He is rough at first, then gentle, and finally he sleeps, while his lust cools like the stones of the city beyond his window, outside in the gathering dark.
The day has run its course, the shadows pool and solidify as a cacophony of gongs and trumpets herald the end of day, because Ra, ever fickle, demands constant adoration, lest he cast the world into endless night.
He hears a noise, closer this time, someone is in his chamber. He opens his eyes but he is too late. They surround his bed, tall, robed, masked, daggers flashing in the last rays of the day. His blood sprays, ejaculating toward the ceiling before falling down onto the sandy floor like the first rains of spring.
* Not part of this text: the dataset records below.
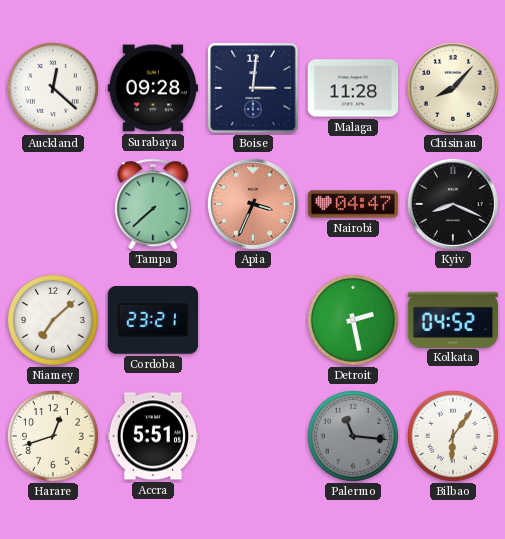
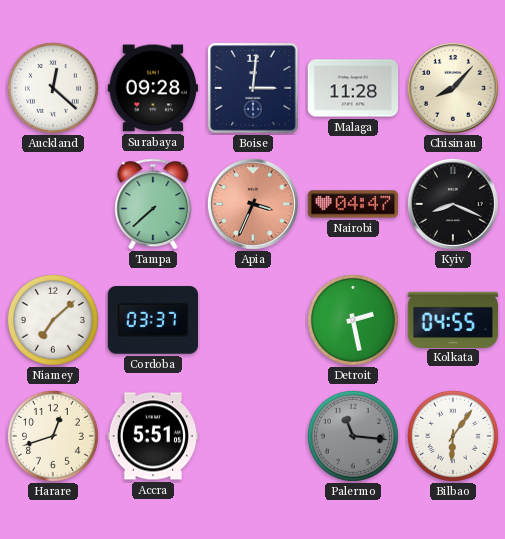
Cordoba: 23:21 -> 03:37
Kolkata: 04:52 -> 04:55
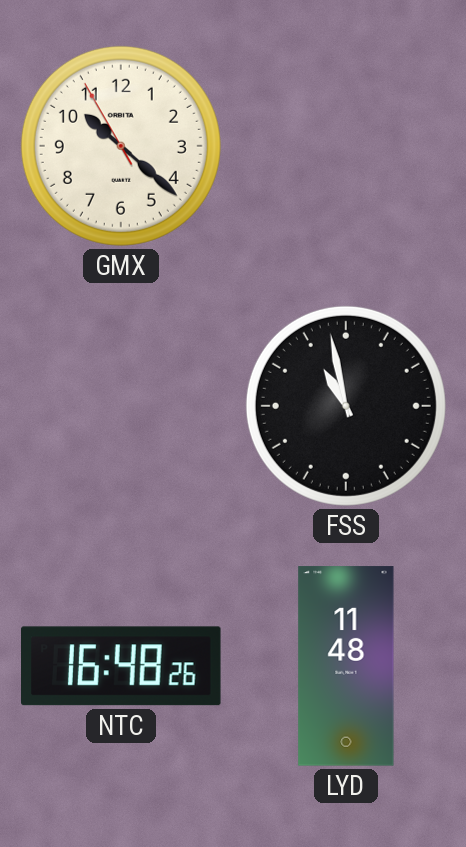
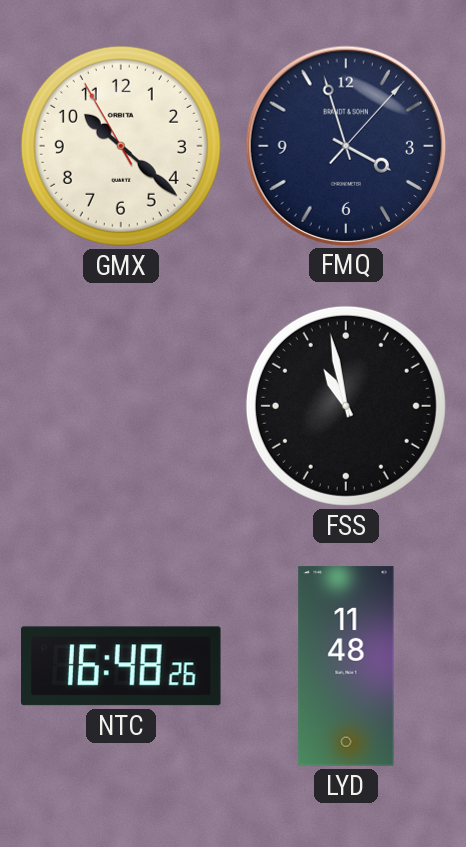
FMQ: none -> 3:57
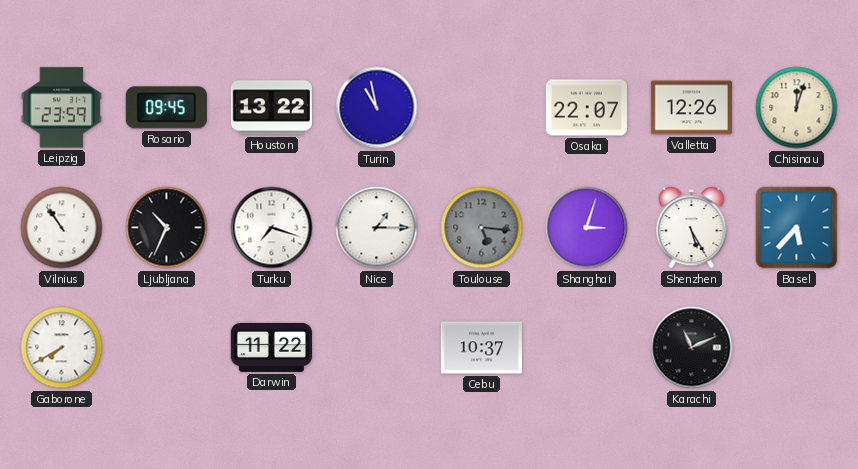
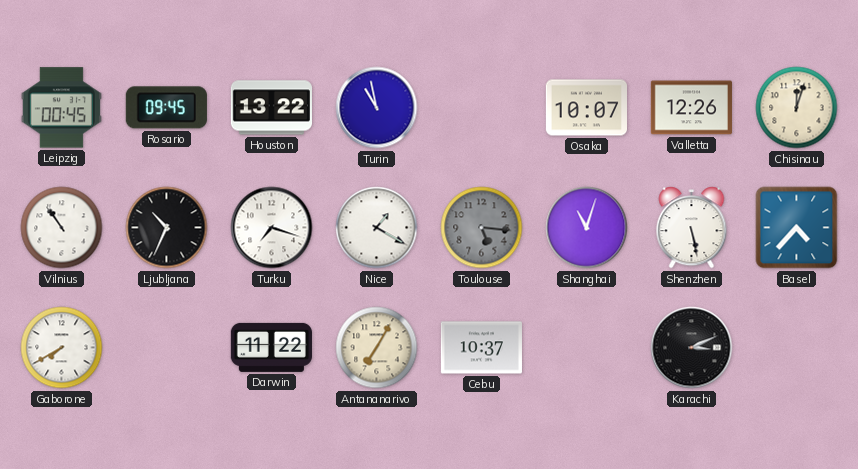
Leipzig: 23:59 -> 00:45
Osaka: 22:07 -> 10:07
Nice: 1:15 -> 1:20
Shanghai: 3:03 -> 11:03
Shenzhen: 5:25 -> 5:28
Basel: 5:37 -> 4:37
Antananarivo: none -> 7:05
Karachi: 11:11 -> 3:11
He is undone, deceived, betrayed. He is dead.
But is he?
Time passes.
He cannot move. The walls press tightly around him. Torchlight flickers drunkenly before his resting eyes. His slumber is disturbed. A grunt, a groan, the scraping of stone on stone. He smells unwashed bodies thick with sweat and the unmistakable aroma of fear.
 Then, suddenly, hands moving over his body, searching, grabbing, pulling… looting. He’s had enough. He lets out a low moan and sits up, slowly. He is appalled at the noise his joints make as he moves. They creak, like the timber of his boats when he sails them down the mighty Elin River.
 He opens his eyes. There is screaming now. He tries to make sense of where he is, what’s going on. He is in a room, a chamber, it echoes, there are piles of his belongings all around him on the floor: Mummified cats and servants, gold, jewels, all his earthly possessions radiate outward from around him like the petals of a sunflower.
He is not alone. There are others here, moving backwards, terror painted on their faces as he climbs steadily from his… bed? What is this thing? A sarcophagus? Is it his? Is he dead?
 But if he is dead, then how can he move? He grabs the mewling tomb robber closest to him and breaks his scrawny neck. He flings the corpse at the others and laughs in a dry, grating manner, as they collapse under the weight of their dead companion.
 Soon they are naught but bloody heaps on the tomb floor, and the Lord of Hawks is alone once more with his thoughts.
Rictus awakes. He sits up slowly and adjust his cloak. He might be dead, but he abhors the chill and the damp on his desiccated flesh and dried out bones. He looks around the room and feels at peace watching the other members of his group doing whatever it is they do during the long, dark, watches of the night. Here, amongst the most reviled creatures in the realm, he feels at home. They are kith and kin to him now and he would die for them if need be; because if there is one thing that Rictus has learned over the last thousand years or so, it is that death, is not the end.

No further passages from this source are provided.